A recruitment LSU has invested in for over a year

This isn’t a new relationship. LSU’s interest in Banks dates back to at least mid-2025, when she first named the Tigers among a group of schools she hoped to visit, alongside Texas, South Carolina and North Carolina. Since then, Mulkey’s staff has steadily deepened the pursuit — hosting her for an unofficial visit in February 2026 during LSU’s game against Missouri, and later locking in an official visit for September. That kind of sustained, multi-touchpoint recruitment over more than a year signals LSU isn’t treating Banks as a late add to the board; she’s been a program priority for a long stretch of her high school career.

Why Banks is worth the effort

The scouting profile explains the urgency. A 5-foot-9 combo guard, Banks was named the 2023-24 MaxPreps Delaware Player of the Year as a freshman before repeating the honor as a sophomore. Her sophomore-season numbers — 21.7 points, 4.8 assists, 4.1 rebounds and 3.1 steals per game — reflect a player who impacts winning across multiple statistical categories, not just as a scorer.
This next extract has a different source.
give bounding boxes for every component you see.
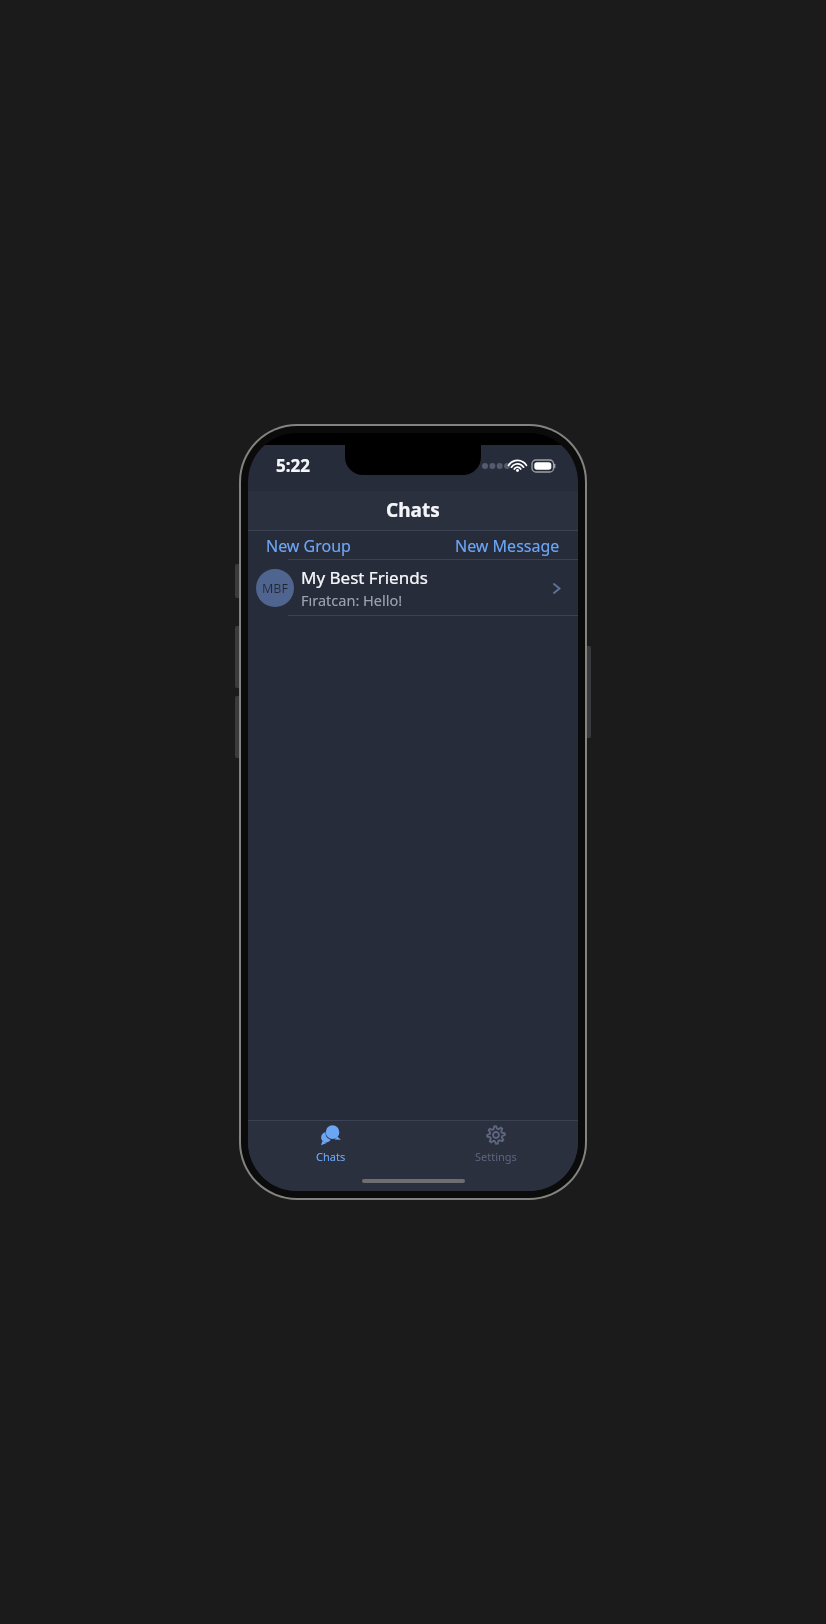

That kind of two-way production at the guard position is precisely the type of talent that can anchor a backcourt in a physical, defense-first system like the one Mulkey runs, which likely explains why LSU has prioritized her relationship so heavily relative to other targets.

A crowded, blue-blood-heavy race

Banks’ recruitment is anything but exclusive. Her offer list includes LSU, South Carolina, Ole Miss, Florida, Alabama and UCLA, among more than 20 total scholarship offers — a number that puts her firmly in the tier of prospects who can effectively choose from any program in the country. South Carolina’s recent entry into the mix adds another marquee name to an already stacked field, and with official visits already scheduled for Texas and LSU, while Ohio State and South Carolina work to lock in their own dates, the recruitment appears to be entering a more decisive phase.

That context matters for how LSU’s continued “checking in” should be read. Mulkey has a track record of aggressively pursuing — and landing — top-five national prospects, including assembling the nation’s No. 1 recruiting class in 2025. But Banks represents a tougher recruiting battle than most of those past wins, given the sheer number of blue-blood programs already involved and the fact that official visits elsewhere are already on the books.

What comes next

With Banks’ official visit slate still filling in and her recruitment described as entering a pivotal offseason stretch, the coming months will likely determine whether LSU’s early and sustained investment pays off, or whether a program like South Carolina — armed with Dawn Staley’s own recent recruiting momentum — ends up the beneficiary of a late surge. Continued in-person contact from Mulkey and her staff suggests LSU isn’t backing off, even as the competition for Banks’ commitment intensifies.